**AVAILABLE DATA:**
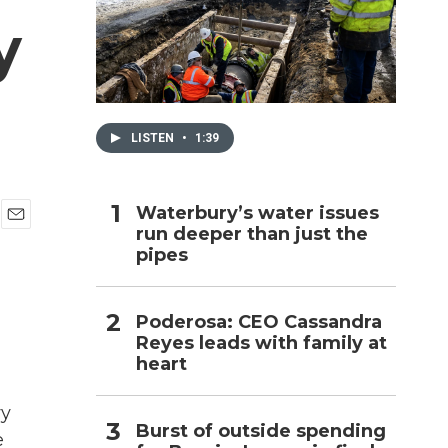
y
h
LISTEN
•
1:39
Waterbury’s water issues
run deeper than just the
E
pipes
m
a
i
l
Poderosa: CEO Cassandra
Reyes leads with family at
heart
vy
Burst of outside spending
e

==

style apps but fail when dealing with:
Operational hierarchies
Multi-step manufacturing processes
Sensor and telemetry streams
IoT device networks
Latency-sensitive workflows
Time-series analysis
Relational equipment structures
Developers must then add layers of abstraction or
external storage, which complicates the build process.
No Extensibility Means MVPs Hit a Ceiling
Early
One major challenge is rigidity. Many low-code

--

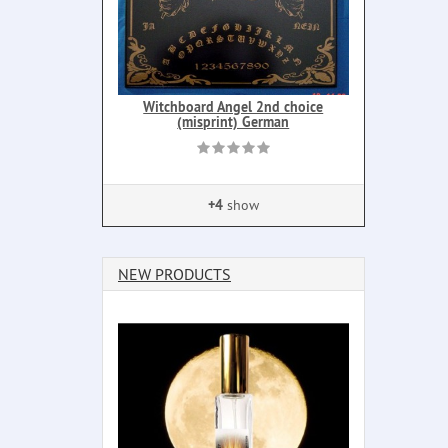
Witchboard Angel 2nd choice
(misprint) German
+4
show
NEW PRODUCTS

**WHAT IS BEING ASKED:** Copy the records above exactly, beginning at the line that contains "Latency-sensitive workflows" and stopping after the line that contains "One major challenge".

**RESULT:**
Latency-sensitive workflows
Time-series analysis
Relational equipment structures
Developers must then add layers of abstraction or
external storage, which complicates the build process.
No Extensibility Means MVPs Hit a Ceiling
Early
One major challenge is rigidity. Many low-code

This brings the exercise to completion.